Les fondateurs, marketeurs et décideurs qui intègrent ces leçons dès maintenant se donnent les moyens de naviguer plus sereinement dans les eaux parfois tumultueuses du funding. Ils évitent les pièges de la dépendance, de la mentalité de victime et des relations déséquilibrées. Et ils construisent, pierre après pierre, des organisations capables de grandir sans perdre leur âme ni leur direction stratégique.

Dans les années à venir, le débat sur la valeur réelle des VCs continuera. Les témoignages comme celui de Travis Kalanick, relayés par des publications de référence telles que TechCrunch, nourriront cette conversation essentielle. Pour ceux qui construisent l’avenir de la tech, du marketing digital et de l’innovation, l’écoute attentive de ces retours d’expérience constitue un investissement à fort retour.

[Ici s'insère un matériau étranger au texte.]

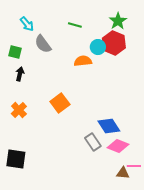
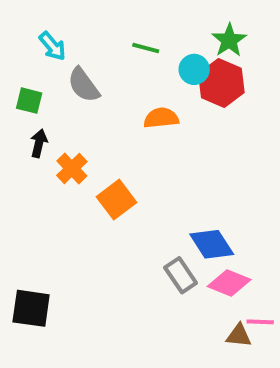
cyan circle: (98, 47) -> (194, 69), moved
orange cross: (19, 110) -> (72, 168), moved

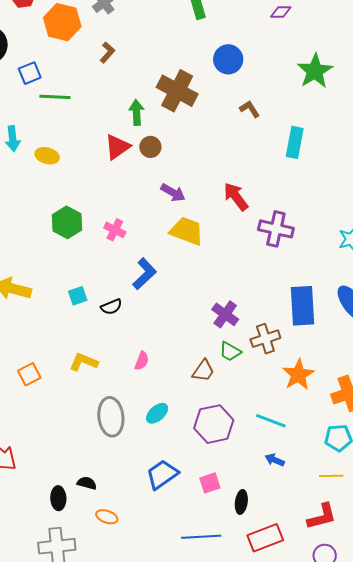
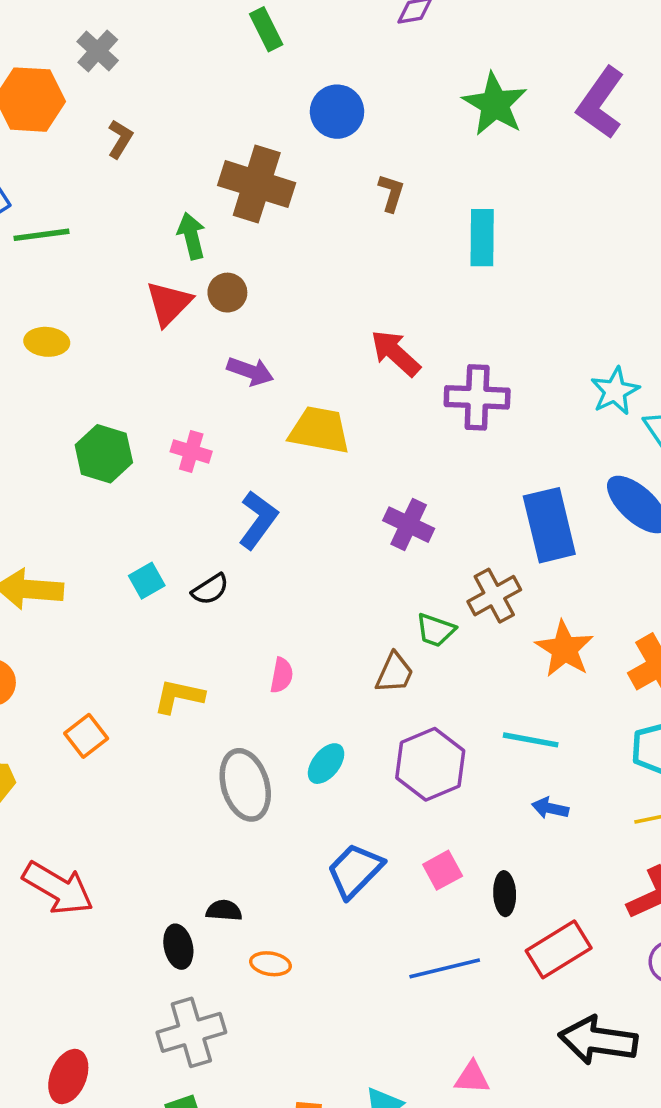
brown L-shape: (250, 109) -> (391, 193), turned 60
purple arrow: (173, 193) -> (250, 371), moved
purple cross: (225, 314) -> (409, 525), moved

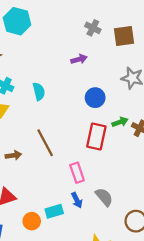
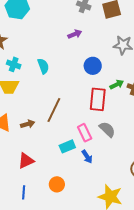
brown line: (45, 143) -> (54, 110), turned 60
gray semicircle: (104, 197) -> (107, 129), moved
cyan rectangle: (54, 211) -> (67, 146), moved
orange circle: (32, 221) -> (57, 184), moved

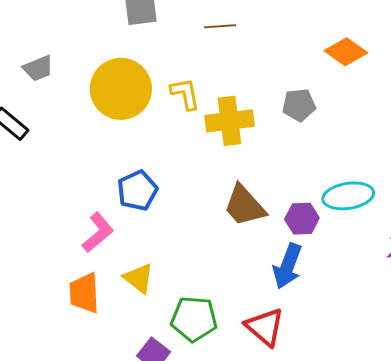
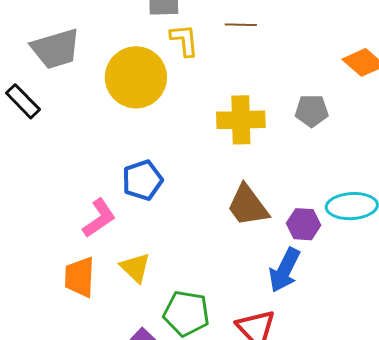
gray trapezoid: (38, 68) -> (56, 49), size x1.6
yellow L-shape: (185, 94) -> (184, 40), moved

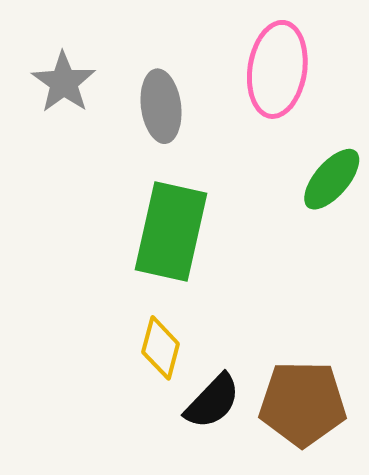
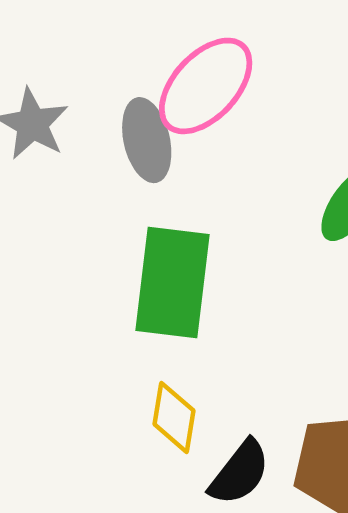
pink ellipse: (277, 69) -> (206, 86), moved, turned 40

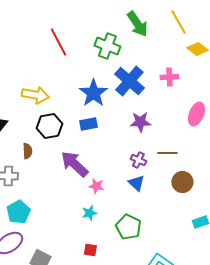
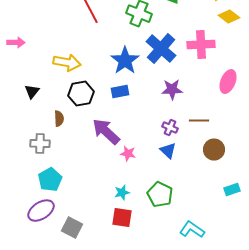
pink cross: (169, 77) -> (201, 45), size x1.5
cyan star: (89, 213) -> (122, 193), moved
red square: (90, 250) -> (122, 218), size x1.5

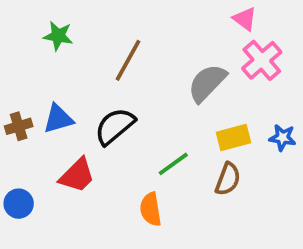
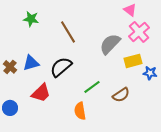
brown line: (128, 60) -> (68, 32), turned -60
brown cross: (19, 126) -> (10, 67), turned -32
yellow rectangle: (233, 138) -> (133, 61), moved
brown semicircle: (228, 179) -> (121, 95), turned 36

En fin de compte, la réussite d’une startup ne se mesure pas uniquement à la taille de sa levée ou à sa valorisation. Elle se mesure aussi à la qualité des relations qu’elle tisse, à la clarté de sa gouvernance et à la capacité de ses dirigeants à apprendre de chaque friction. Travis Kalanick, en acceptant de regarder en face ses propres responsabilités tout en formulant une critique acerbe du système, offre un modèle de lucidité rare. C’est peut-être là le plus grand enseignement de son intervention récente : le pouvoir de transformer une expérience douloureuse en sagesse collective pour toute une génération d’entrepreneurs.